(Beginning of INPUT DATA)

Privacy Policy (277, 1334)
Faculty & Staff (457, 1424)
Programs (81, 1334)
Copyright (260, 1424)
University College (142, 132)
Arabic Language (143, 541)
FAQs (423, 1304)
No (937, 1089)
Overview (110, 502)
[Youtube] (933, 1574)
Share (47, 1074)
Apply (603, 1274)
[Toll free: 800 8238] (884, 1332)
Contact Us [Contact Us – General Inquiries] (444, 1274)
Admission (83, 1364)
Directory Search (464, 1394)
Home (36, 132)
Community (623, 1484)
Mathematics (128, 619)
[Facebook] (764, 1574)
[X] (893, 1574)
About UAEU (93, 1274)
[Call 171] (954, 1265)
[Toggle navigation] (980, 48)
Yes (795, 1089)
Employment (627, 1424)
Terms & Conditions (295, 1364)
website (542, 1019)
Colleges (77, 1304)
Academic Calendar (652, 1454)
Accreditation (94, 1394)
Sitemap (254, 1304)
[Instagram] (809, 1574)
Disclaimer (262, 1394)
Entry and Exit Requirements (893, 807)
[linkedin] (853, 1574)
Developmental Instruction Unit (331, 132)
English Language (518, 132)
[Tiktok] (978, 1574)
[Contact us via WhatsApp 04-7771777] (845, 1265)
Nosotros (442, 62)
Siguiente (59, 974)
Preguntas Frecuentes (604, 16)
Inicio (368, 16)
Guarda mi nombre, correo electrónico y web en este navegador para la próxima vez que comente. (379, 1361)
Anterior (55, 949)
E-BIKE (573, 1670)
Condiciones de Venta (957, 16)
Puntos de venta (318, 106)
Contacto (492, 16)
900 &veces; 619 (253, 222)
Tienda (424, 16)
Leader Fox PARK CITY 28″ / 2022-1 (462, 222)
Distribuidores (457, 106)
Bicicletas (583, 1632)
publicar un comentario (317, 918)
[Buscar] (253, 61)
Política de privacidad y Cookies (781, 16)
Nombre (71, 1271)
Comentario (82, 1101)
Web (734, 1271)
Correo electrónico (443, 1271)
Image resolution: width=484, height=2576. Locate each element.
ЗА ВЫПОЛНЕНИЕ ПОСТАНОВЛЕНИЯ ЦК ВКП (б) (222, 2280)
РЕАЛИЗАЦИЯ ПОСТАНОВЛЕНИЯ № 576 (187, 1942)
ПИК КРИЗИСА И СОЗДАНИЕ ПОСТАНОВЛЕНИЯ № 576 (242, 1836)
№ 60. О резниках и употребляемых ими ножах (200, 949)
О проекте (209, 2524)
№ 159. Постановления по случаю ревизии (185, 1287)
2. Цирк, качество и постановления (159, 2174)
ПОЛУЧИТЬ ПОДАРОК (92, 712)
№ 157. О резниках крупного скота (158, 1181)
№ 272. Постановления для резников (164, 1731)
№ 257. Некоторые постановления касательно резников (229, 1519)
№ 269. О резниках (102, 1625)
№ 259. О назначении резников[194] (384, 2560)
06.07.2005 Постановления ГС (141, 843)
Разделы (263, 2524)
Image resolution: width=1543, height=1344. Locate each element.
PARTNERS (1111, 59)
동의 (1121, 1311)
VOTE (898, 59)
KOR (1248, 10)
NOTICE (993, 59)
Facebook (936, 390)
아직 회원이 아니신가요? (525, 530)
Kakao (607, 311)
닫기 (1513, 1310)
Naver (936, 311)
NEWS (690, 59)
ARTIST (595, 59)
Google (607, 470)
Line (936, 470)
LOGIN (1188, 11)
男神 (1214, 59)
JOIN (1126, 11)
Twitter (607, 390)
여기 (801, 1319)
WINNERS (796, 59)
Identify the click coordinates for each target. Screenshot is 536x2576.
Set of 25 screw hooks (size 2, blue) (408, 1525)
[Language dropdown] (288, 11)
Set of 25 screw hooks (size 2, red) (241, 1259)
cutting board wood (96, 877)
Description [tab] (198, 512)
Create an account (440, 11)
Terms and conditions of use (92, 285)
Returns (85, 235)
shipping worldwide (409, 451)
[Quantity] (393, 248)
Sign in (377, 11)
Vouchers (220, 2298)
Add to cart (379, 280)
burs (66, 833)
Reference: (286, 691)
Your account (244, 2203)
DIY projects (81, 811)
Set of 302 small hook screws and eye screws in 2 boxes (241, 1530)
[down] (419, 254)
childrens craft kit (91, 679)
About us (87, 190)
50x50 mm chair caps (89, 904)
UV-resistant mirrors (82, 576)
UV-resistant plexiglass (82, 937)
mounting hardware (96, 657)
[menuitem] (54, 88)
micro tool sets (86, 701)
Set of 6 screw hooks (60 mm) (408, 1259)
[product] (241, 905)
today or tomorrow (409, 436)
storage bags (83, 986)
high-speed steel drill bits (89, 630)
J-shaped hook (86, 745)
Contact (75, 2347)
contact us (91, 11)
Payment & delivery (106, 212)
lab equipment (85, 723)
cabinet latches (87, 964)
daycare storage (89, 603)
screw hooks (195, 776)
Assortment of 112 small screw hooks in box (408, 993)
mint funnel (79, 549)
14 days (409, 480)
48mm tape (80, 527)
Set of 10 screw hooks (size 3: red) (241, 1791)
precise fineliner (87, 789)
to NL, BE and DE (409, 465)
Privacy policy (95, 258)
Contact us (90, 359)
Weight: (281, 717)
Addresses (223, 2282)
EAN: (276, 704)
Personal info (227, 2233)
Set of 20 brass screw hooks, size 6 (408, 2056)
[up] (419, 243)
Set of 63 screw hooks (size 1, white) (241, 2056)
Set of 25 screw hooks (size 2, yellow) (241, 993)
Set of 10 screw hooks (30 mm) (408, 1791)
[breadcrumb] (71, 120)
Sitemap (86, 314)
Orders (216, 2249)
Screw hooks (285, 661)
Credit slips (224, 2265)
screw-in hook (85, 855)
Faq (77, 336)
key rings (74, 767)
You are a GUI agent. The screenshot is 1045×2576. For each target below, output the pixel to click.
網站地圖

(End of INPUT DATA)

_TASK_
Whatever the entries above contain, reproduce all of them exactly.

_TASK RESULT_
Privacy Policy (277, 1334)
Faculty & Staff (457, 1424)
Programs (81, 1334)
Copyright (260, 1424)
University College (142, 132)
Arabic Language (143, 541)
FAQs (423, 1304)
No (937, 1089)
Overview (110, 502)
[Youtube] (933, 1574)
Share (47, 1074)
Apply (603, 1274)
[Toll free: 800 8238] (884, 1332)
Contact Us [Contact Us – General Inquiries] (444, 1274)
Admission (83, 1364)
Directory Search (464, 1394)
Home (36, 132)
Community (623, 1484)
Mathematics (128, 619)
[Facebook] (764, 1574)
[X] (893, 1574)
About UAEU (93, 1274)
[Call 171] (954, 1265)
[Toggle navigation] (980, 48)
Yes (795, 1089)
Employment (627, 1424)
Terms & Conditions (295, 1364)
website (542, 1019)
Colleges (77, 1304)
Academic Calendar (652, 1454)
Accreditation (94, 1394)
Sitemap (254, 1304)
[Instagram] (809, 1574)
Disclaimer (262, 1394)
Entry and Exit Requirements (893, 807)
[linkedin] (853, 1574)
Developmental Instruction Unit (331, 132)
English Language (518, 132)
[Tiktok] (978, 1574)
[Contact us via WhatsApp 04-7771777] (845, 1265)
Nosotros (442, 62)
Siguiente (59, 974)
Preguntas Frecuentes (604, 16)
Inicio (368, 16)
Guarda mi nombre, correo electrónico y web en este navegador para la próxima vez que comente. (379, 1361)
Anterior (55, 949)
E-BIKE (573, 1670)
Condiciones de Venta (957, 16)
Puntos de venta (318, 106)
Contacto (492, 16)
900 &veces; 619 (253, 222)
Tienda (424, 16)
Leader Fox PARK CITY 28″ / 2022-1 (462, 222)
Distribuidores (457, 106)
Bicicletas (583, 1632)
publicar un comentario (317, 918)
[Buscar] (253, 61)
Política de privacidad y Cookies (781, 16)
Nombre (71, 1271)
Comentario (82, 1101)
Web (734, 1271)
Correo electrónico (443, 1271)
Image resolution: width=484, height=2576. Locate each element.
ЗА ВЫПОЛНЕНИЕ ПОСТАНОВЛЕНИЯ ЦК ВКП (б) (222, 2280)
РЕАЛИЗАЦИЯ ПОСТАНОВЛЕНИЯ № 576 (187, 1942)
ПИК КРИЗИСА И СОЗДАНИЕ ПОСТАНОВЛЕНИЯ № 576 (242, 1836)
№ 60. О резниках и употребляемых ими ножах (200, 949)
О проекте (209, 2524)
№ 159. Постановления по случаю ревизии (185, 1287)
2. Цирк, качество и постановления (159, 2174)
ПОЛУЧИТЬ ПОДАРОК (92, 712)
№ 157. О резниках крупного скота (158, 1181)
№ 272. Постановления для резников (164, 1731)
№ 257. Некоторые постановления касательно резников (229, 1519)
№ 269. О резниках (102, 1625)
№ 259. О назначении резников[194] (384, 2560)
06.07.2005 Постановления ГС (141, 843)
Разделы (263, 2524)
Image resolution: width=1543, height=1344. Locate each element.
PARTNERS (1111, 59)
동의 (1121, 1311)
VOTE (898, 59)
KOR (1248, 10)
NOTICE (993, 59)
Facebook (936, 390)
아직 회원이 아니신가요? (525, 530)
Kakao (607, 311)
닫기 (1513, 1310)
Naver (936, 311)
NEWS (690, 59)
ARTIST (595, 59)
Google (607, 470)
Line (936, 470)
LOGIN (1188, 11)
男神 (1214, 59)
JOIN (1126, 11)
Twitter (607, 390)
여기 (801, 1319)
WINNERS (796, 59)
Identify the click coordinates for each target. Screenshot is 536x2576.
Set of 25 screw hooks (size 2, blue) (408, 1525)
[Language dropdown] (288, 11)
Set of 25 screw hooks (size 2, red) (241, 1259)
cutting board wood (96, 877)
Description [tab] (198, 512)
Create an account (440, 11)
Terms and conditions of use (92, 285)
Returns (85, 235)
shipping worldwide (409, 451)
[Quantity] (393, 248)
Sign in (377, 11)
Vouchers (220, 2298)
Add to cart (379, 280)
burs (66, 833)
Reference: (286, 691)
Your account (244, 2203)
DIY projects (81, 811)
Set of 302 small hook screws and eye screws in 2 boxes (241, 1530)
[down] (419, 254)
childrens craft kit (91, 679)
About us (87, 190)
50x50 mm chair caps (89, 904)
UV-resistant mirrors (82, 576)
UV-resistant plexiglass (82, 937)
mounting hardware (96, 657)
[menuitem] (54, 88)
micro tool sets (86, 701)
Set of 6 screw hooks (60 mm) (408, 1259)
[product] (241, 905)
today or tomorrow (409, 436)
storage bags (83, 986)
high-speed steel drill bits (89, 630)
J-shaped hook (86, 745)
Contact (75, 2347)
contact us (91, 11)
Payment & delivery (106, 212)
lab equipment (85, 723)
cabinet latches (87, 964)
daycare storage (89, 603)
screw hooks (195, 776)
Assortment of 112 small screw hooks in box (408, 993)
mint funnel (79, 549)
14 days (409, 480)
48mm tape (80, 527)
Set of 10 screw hooks (size 3: red) (241, 1791)
precise fineliner (87, 789)
to NL, BE and DE (409, 465)
Privacy policy (95, 258)
Contact us (90, 359)
Weight: (281, 717)
Addresses (223, 2282)
EAN: (276, 704)
Personal info (227, 2233)
Set of 20 brass screw hooks, size 6 (408, 2056)
[up] (419, 243)
Set of 63 screw hooks (size 1, white) (241, 2056)
Set of 25 screw hooks (size 2, yellow) (241, 993)
Set of 10 screw hooks (30 mm) (408, 1791)
[breadcrumb] (71, 120)
Sitemap (86, 314)
Orders (216, 2249)
Screw hooks (285, 661)
Credit slips (224, 2265)
screw-in hook (85, 855)
Faq (77, 336)
key rings (74, 767)
You are a GUI agent. The screenshot is 1045×2576. For each target below, output the pixel to click.
網站地圖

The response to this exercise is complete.